About this exercise →
Copy each line of the data that has "اینچ" in it.
[Opening Given data section]
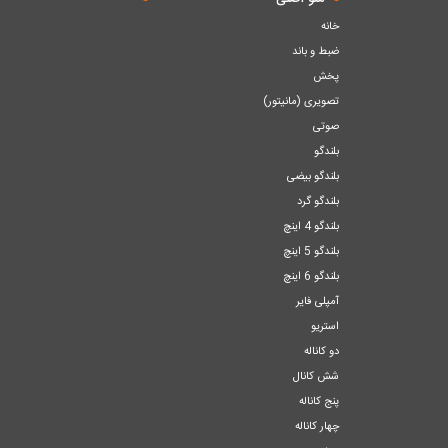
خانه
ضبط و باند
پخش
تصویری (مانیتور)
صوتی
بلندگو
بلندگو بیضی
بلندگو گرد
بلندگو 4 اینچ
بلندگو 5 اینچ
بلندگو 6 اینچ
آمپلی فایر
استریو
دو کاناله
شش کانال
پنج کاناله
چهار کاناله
[Closing Given data section]
[Opening Given data section]
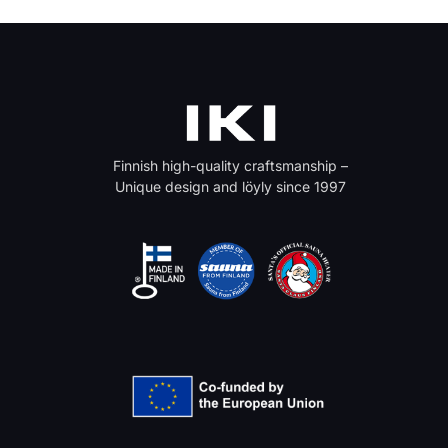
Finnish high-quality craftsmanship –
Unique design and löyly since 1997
[Closing Given data section]
Result →
بلندگو 4 اینچ
بلندگو 5 اینچ
بلندگو 6 اینچ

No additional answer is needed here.